"SPECIALIZATION," Robert Heinlein once wrote, “is for insects.” If that is truly the case, then the garages of many wealthy automotive enthusiasts are veritable master classes in entomology, bursting with cars that are expected to do just one thing well. Combine this with the relaxed attitude that the owner of a vehicle fleet can enjoy, regarding the reliability of any particular automobile in that collection, and what results is the proverbial soft bigotry of low expectations. A niche car, even an expensive one, can get away with flaws and faults that would be unacceptable in a Corolla or even a Miata.

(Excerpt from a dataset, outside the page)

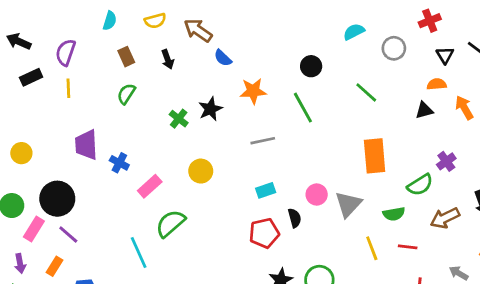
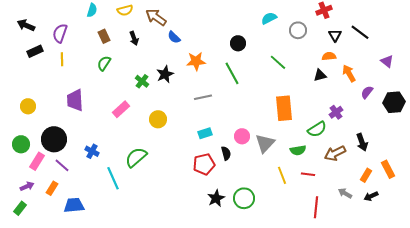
blue cross: (119, 163) -> (92, 151), moved
pink rectangle: (150, 186) -> (121, 109), moved
purple arrow: (20, 263) -> (27, 186), turned -104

This somewhat paradoxical state of affairs may explain why Alfa’s return to North America has so far been with specialty cars—first the exotic 8C, then the two-seat 4C, and, most recently, the 505-hp Giulia Quadrifoglio. Stunning, fast cars, all. But none will be held to as high a standard as this four-cylinder Giulia Ti. Flaws that might be characterful or charming on a sports car or a super-sedan are more likely to be considered deal breakers or at least major demerits on an entry-luxury four-door meant to compete with relatively prosaic fare like the BMW 330i or Mercedes-Benz C300.
At the same time, the Alfa has to offer a little extra sprezzatura if it’s going to pry people out of their safe-and-sane serial-leasing habits at the local German-car dealer. So it’s reassuring to see that our test car—resplendent in the optional (and, at $2200, unconscionably expensive) Trofeo white tri-coat and featuring the full compliment of sport and performance packages—was an attention magnet everywhere it went. Even more interesting was the reliability with which people would stare at the car, point, then mouth “Alfa” to their companions. Strong presence for a brand that hasn’t sold sedans in this country for more than two decades.
The Giulia’s interior is similarly attractive and tangibly Italian. Our test vehicle had bright-red leather, contrast stitching, and generous swathes of aluminum and carbon fiber. Some details are not executed to the German standard: The power seat isn’t sufficiently adjustable, the sunroof controls verge on the obscure, and the optional Harman/Kardon stereo system elicits a sympathetic buzz from various trim panels in the doors. But these are venial sins, not mortal ones.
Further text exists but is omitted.